### WHAT YOU SHOULD DO
Omit the images and retype the records verbatim.

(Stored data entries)
»»

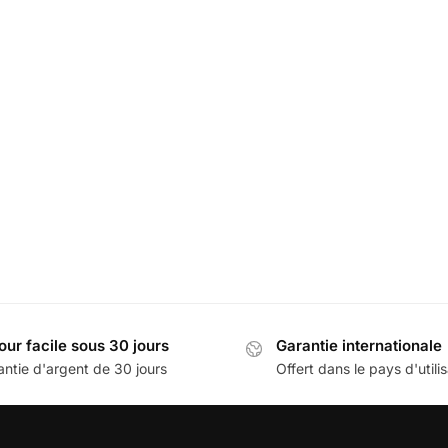
Projecteur Logo Land Rover
LED Support Téléphone La
49,99
€
60,00
€
our facile sous 30 jours
Garantie internationale
antie d'argent de 30 jours
Offert dans le pays d'utili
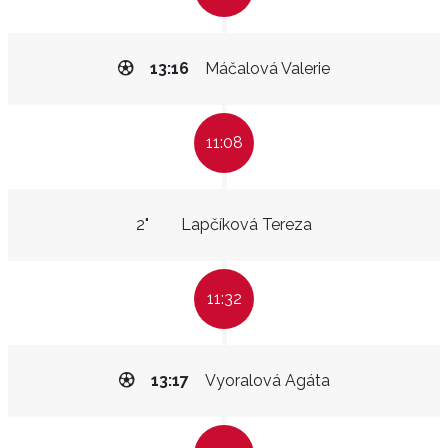
13:16
Máčalová Valerie
11:08
2"
Lapčíková Tereza
11:32
13:17
Vyoralová Agáta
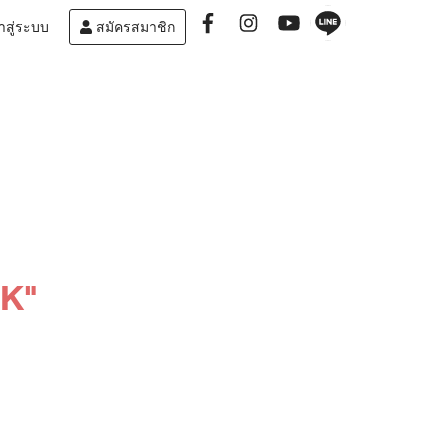
าสู่ระบบ
สมัครสมาชิก
SK"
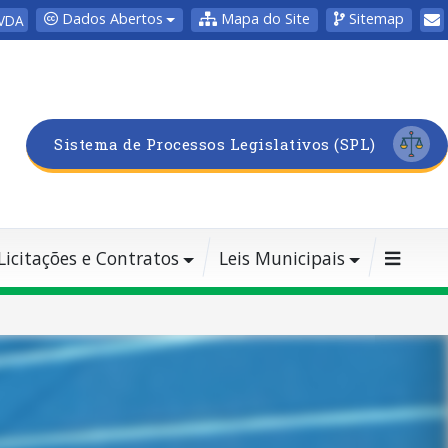
Dados Abertos
Mapa do Site
Sitemap
VDA
Sistema de Processos Legislativos (SPL)
Licitações e Contratos
Leis Municipais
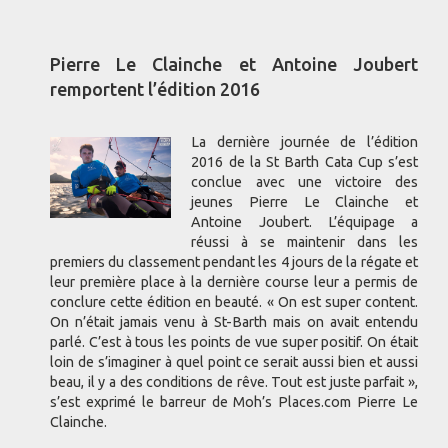
Pierre Le Clainche et Antoine Joubert
remportent l’édition 2016
La dernière journée de l’édition
2016 de la St Barth Cata Cup s’est
conclue avec une victoire des
jeunes Pierre Le Clainche et
Antoine Joubert. L’équipage a
réussi à se maintenir dans les
premiers du classement pendant les 4 jours de la régate et
leur première place à la dernière course leur a permis de
conclure cette édition en beauté. « On est super content.
On n’était jamais venu à St-Barth mais on avait entendu
parlé. C’est à tous les points de vue super positif. On était
loin de s’imaginer à quel point ce serait aussi bien et aussi
beau, il y a des conditions de rêve. Tout est juste parfait »,
s’est exprimé le barreur de Moh’s Places.com Pierre Le
Clainche.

««

### ANSWER FOR THIS EXERCISE
Projecteur Logo Land Rover
LED Support Téléphone La
49,99
€
60,00
€
our facile sous 30 jours
Garantie internationale
antie d'argent de 30 jours
Offert dans le pays d'utili
13:16
Máčalová Valerie
11:08
2"
Lapčíková Tereza
11:32
13:17
Vyoralová Agáta
าสู่ระบบ
สมัครสมาชิก
SK"
Dados Abertos
Mapa do Site
Sitemap
VDA
Sistema de Processos Legislativos (SPL)
Licitações e Contratos
Leis Municipais
Pierre Le Clainche et Antoine Joubert
remportent l’édition 2016
La dernière journée de l’édition
2016 de la St Barth Cata Cup s’est
conclue avec une victoire des
jeunes Pierre Le Clainche et
Antoine Joubert. L’équipage a
réussi à se maintenir dans les
premiers du classement pendant les 4 jours de la régate et
leur première place à la dernière course leur a permis de
conclure cette édition en beauté. « On est super content.
On n’était jamais venu à St-Barth mais on avait entendu
parlé. C’est à tous les points de vue super positif. On était
loin de s’imaginer à quel point ce serait aussi bien et aussi
beau, il y a des conditions de rêve. Tout est juste parfait »,
s’est exprimé le barreur de Moh’s Places.com Pierre Le
Clainche.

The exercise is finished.